To solve the question regarding the unknown anion in the sodium salt that reacts with MgCl₂ to form a white precipitate upon boiling, we can follow these steps: ### Step-by-Step Solution: 1. **Identify the Reaction**: We know that when the sodium salt of an unknown anion is treated with MgCl₂, a reaction occurs that produces a white precipitate upon boiling. 2. **Consider Possible Anions**: The most likely candidates for anions that could form a precipitate with magnesium ions (Mg²⁺) include carbonate (CO₃²⁻), bicarbonate (HCO₃⁻), and others. However, we need to focus on the behavior of these anions when heated. 3. **Analyze Bicarbonate Ion**: The bicarbonate ion (HCO₃⁻) is known to react with magnesium ions.

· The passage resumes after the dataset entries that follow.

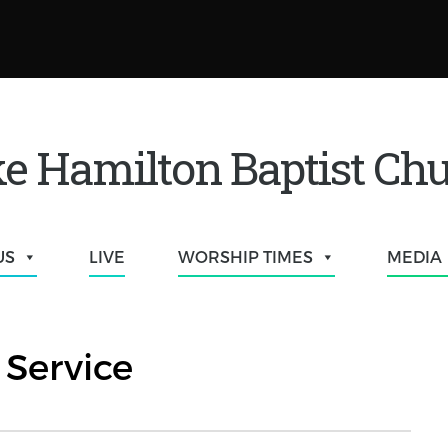
e Hamilton Baptist Ch
US
LIVE
WORSHIP TIMES
MEDIA
Service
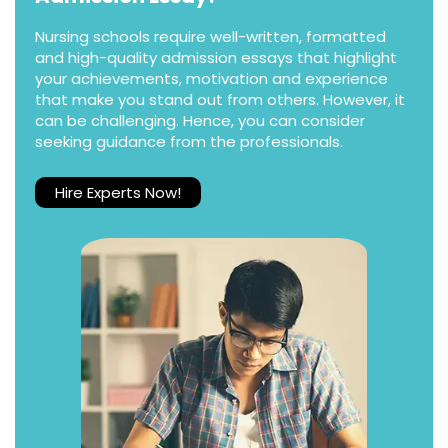
Nursing schools require well-written, formatted
and high-quality admission essays that highlight
your achievements, motivation and experience
that make you stand out from others. However, it
can be challenging. Hence, you can consider
seeking guidance from the professionals.
Hire Experts Now!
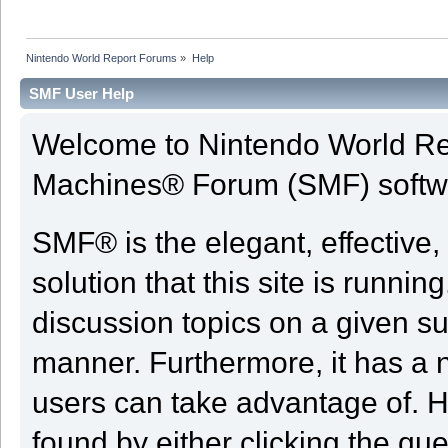
Nintendo World Report Forums
»
Help
SMF User Help
Welcome to Nintendo World Re
Machines® Forum (SMF) softw
SMF® is the elegant, effective,
solution that this site is runni
discussion topics on a given su
manner. Furthermore, it has a 
users can take advantage of. H
found by either clicking the qu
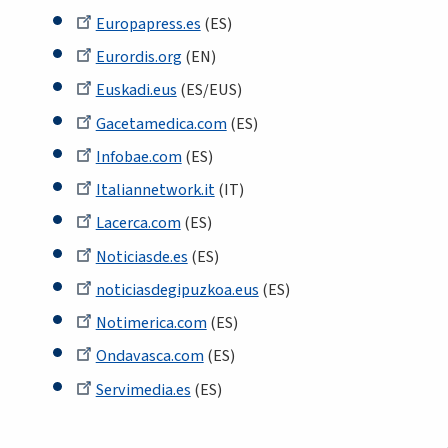
Europapress.es
(ES)
Eurordis.org
(EN)
Euskadi.eus
(ES/EUS)
Gacetamedica.com
(ES)
Infobae.com
(ES)
Italiannetwork.it
(IT)
Lacerca.com
(ES)
Noticiasde.es
(ES)
noticiasdegipuzkoa.eus
(ES)
Notimerica.com
(ES)
Ondavasca.com
(ES)
Servimedia.es
(ES)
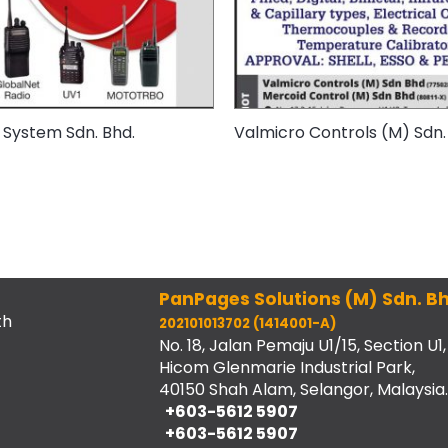
 System Sdn. Bhd.
Valmicro Controls (M) Sdn.
PanPages Solutions (M) Sdn. Bh
th
202101013702 (1414001-A)
No. 18, Jalan Pemaju U1/15, Section U1,
Hicom Glenmarie Industrial Park,
40150 Shah Alam, Selangor, Malaysia.
+603-5612 5907
+603-5612 5907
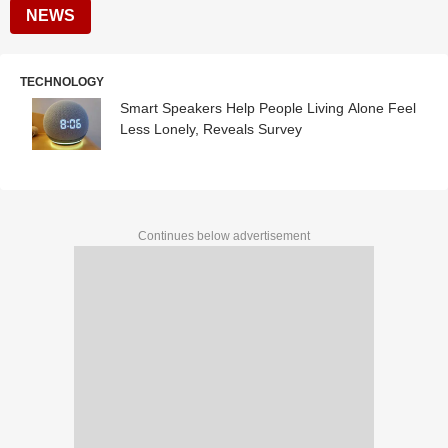
NEWS
TECHNOLOGY
Smart Speakers Help People Living Alone Feel
Less Lonely, Reveals Survey
Continues below advertisement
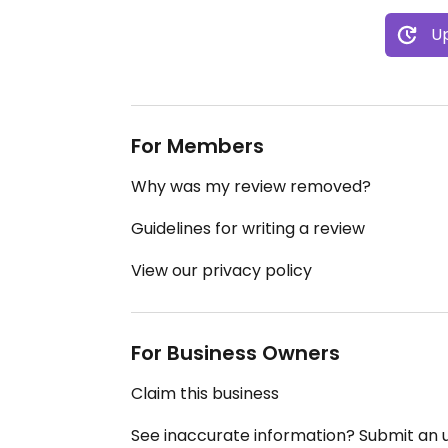
Up
For Members
Why was my review removed?
Guidelines for writing a review
View our privacy policy
For Business Owners
Claim this business
See inaccurate information? Submit an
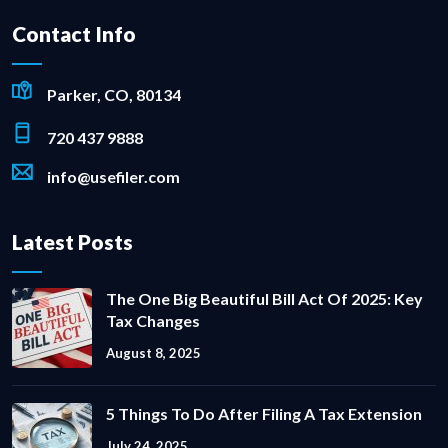
Contact Info
Parker, CO, 80134
720 437 9888
info@usefiler.com
Latest Posts
The One Big Beautiful Bill Act Of 2025: Key
Tax Changes
August 8, 2025
5 Things To Do After Filing A Tax Extension
July 24, 2025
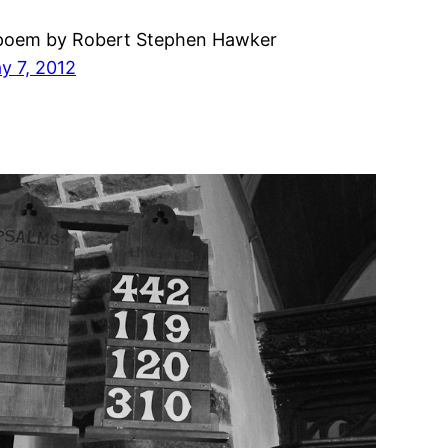
poem by Robert Stephen Hawker
y 7, 2012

When MgCl₂ is added to a solution containing bicarbonate ions, it forms a soluble complex initially. The reaction can be represented as: \[ Mg^{2+} + 2 HCO_3^- \rightarrow Mg(HCO_3)_2 \text{ (soluble complex)} \] 4. **Effect of Boiling**: Upon boiling, the soluble complex decomposes, leading to the formation of magnesium carbonate (MgCO₃), which is insoluble in water and thus precipitates out as a white solid: \[ Mg(HCO_3)_2 \rightarrow MgCO_3 \downarrow + H_2O + CO_2 \uparrow \] 5. **Conclusion**: Since the white precipitate forms only upon boiling, this indicates that the anion involved is indeed bicarbonate (HCO₃⁻). Therefore, the unknown anion in the sodium salt is **bicarbonate ion (HCO₃⁻)**. ### Final Answer: The anion is **bicarbonate ion (HCO₃⁻)**.